Finn dejó escapar un gruñido de impaciencia.

—No ha respondido usted a mi proposición.

—Ah, se refiere usted al trato, ¿no es cierto? Eso sería algo de mucho precio. Un precio terriblemente alto.

—Estoy preparado a pagar — dijo Finn —. Y usted está falto de dinero. Usted es un pobre fugitivo sin blanca, con el Anzuelo a sus talones.

—Hace precisamente una hora — dijo Blaine —, el Anzuelo me ha tenido preparado para él asesinato.

—Y usted ha escapado — dijo Finn, moviendo la cabeza —. Vaya… quizá no se escape a la próxima vez. O a la otra siguiente. El Anzuelo nunca abandona su presa, ya lo sabe. Tal y como está la situación, no tiene usted la menor oportunidad.

—¿Se refiere usted a mí especialmente? ¿O a alguien más? ¿Y qué hay con respecto a usted mismo?

—Es a usted especialmente — dijo Finn — Usted conoce a Harriet Quimby, ¿no es cierto?

—Muy bien — repuso Blaine.

—Pues bien, ella es una espía del Anzuelo.

—¡Está usted loco de atar! — exclamó Blaine.

—Piénselo con calma y lo verá — le aseguró Finn —. Y creo que estará de acuerdo conmigo.

Permanecieron ambos hombres por unos momentos mirándose fijamente el uno al otro, y el silencio que surgió entre ellos parecía algo vivo, como si existiese una tercera presencia viviente en la habitación.

Un pensamiento sangriento surgió en la mente de Blaine: «¿Por qué no matarlo allí mismo?» Matarlo no habría sido nada difícil.

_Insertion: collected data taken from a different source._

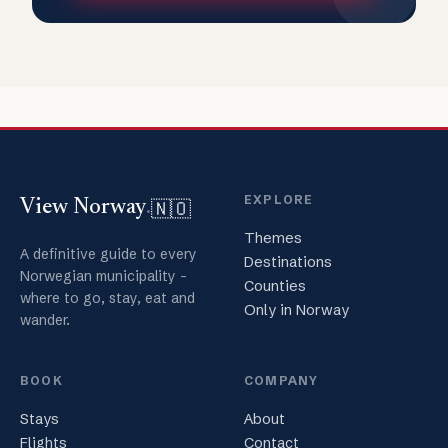
EXPLORE
🇳🇴
View Norway
.
Themes
A definitive guide to every
Destinations
Norwegian municipality -
Counties
where to go, stay, eat and
Only in Norway
wander.
BOOK
COMPANY
Stays
About
Flights
Contact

Era un hombre fácil de odiar. No por sus principios solamente, sino personalmente, hasta las mismas entrañas. Todo lo que tenía Blaine que hacer era pensar sencillamente en el sufrimiento pasado a través del país huyendo acosado día y noche, durmiendo muerto de frío y de hambre, enterrado por un puñado de hojas de los árboles, buscando un refugio durante el día, marchando solitario como una bestia perseguida por la noche. Levantó el brazo para atacarle; pero a medio camino se detuvo.

Y entonces hizo algo, involuntariamente, sin haberlo pensado siquiera, sin haberlo planeado ni por un segundo, o por un pensamiento de un solo instante. Y mientras lo hacía, se dio cuenta de que no era él quien así obraba, sino la otra persona la otra parte de su mente, el espía enroscado en su mente. Ya que él no pudo hacerlo, ni habría pensarlo en realizarlo. Ningún ser humano lo haría.

—Intercambio mi mente con la suya — dijo Blaine automáticamente y con mucha calma.